Directions for this task -> Write out exactly the lines below starting at the one containing "16h00 - 20h00" and ending at the one containing "1人冴えない顔をした人が！！！！（笑）". Omit every picture.

Material to process ->
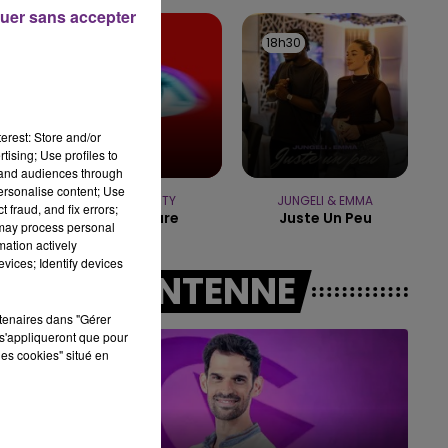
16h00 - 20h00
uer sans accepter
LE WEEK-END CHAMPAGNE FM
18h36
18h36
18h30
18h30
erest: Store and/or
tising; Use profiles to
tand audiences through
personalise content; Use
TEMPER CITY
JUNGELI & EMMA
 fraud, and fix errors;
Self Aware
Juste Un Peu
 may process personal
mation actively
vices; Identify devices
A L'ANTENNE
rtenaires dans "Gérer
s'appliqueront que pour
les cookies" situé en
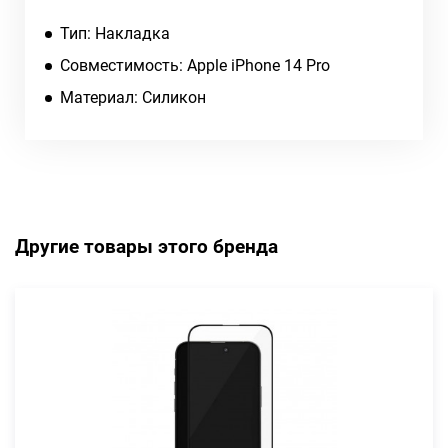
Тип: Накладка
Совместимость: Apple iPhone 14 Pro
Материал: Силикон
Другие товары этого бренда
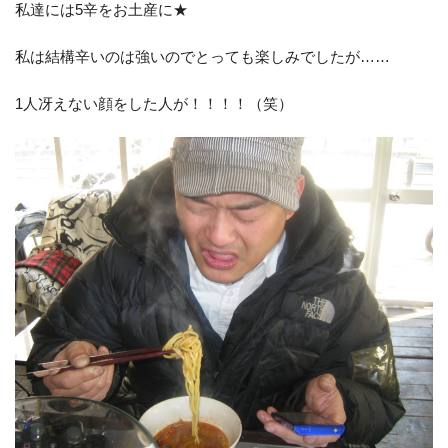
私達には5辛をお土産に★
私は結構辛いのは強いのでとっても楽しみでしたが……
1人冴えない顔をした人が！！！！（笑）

* * *

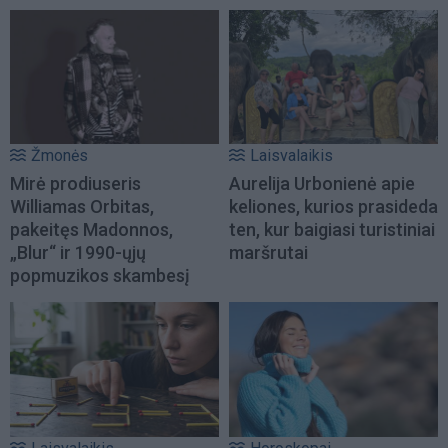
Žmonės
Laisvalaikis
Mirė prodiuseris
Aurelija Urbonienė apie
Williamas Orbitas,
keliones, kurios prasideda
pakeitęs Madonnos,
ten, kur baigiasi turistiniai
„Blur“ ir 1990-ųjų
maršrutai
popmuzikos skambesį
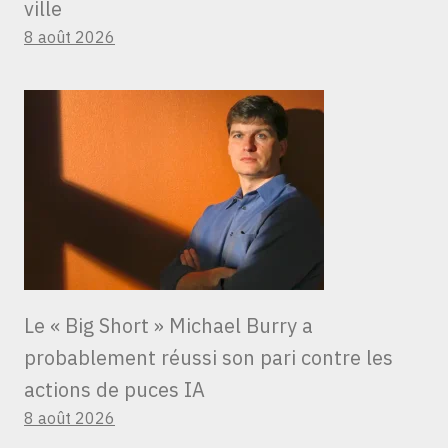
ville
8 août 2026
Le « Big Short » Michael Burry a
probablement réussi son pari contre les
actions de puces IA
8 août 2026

Response for this exercise ->
16h00 - 20h00
uer sans accepter
LE WEEK-END CHAMPAGNE FM
18h36
18h36
18h30
18h30
erest: Store and/or
tising; Use profiles to
tand audiences through
personalise content; Use
TEMPER CITY
JUNGELI & EMMA
 fraud, and fix errors;
Self Aware
Juste Un Peu
 may process personal
mation actively
vices; Identify devices
A L'ANTENNE
rtenaires dans "Gérer
s'appliqueront que pour
les cookies" situé en
Тип: Накладка
Совместимость: Apple iPhone 14 Pro
Материал: Силикон
Другие товары этого бренда
私達には5辛をお土産に★
私は結構辛いのは強いのでとっても楽しみでしたが……
1人冴えない顔をした人が！！！！（笑）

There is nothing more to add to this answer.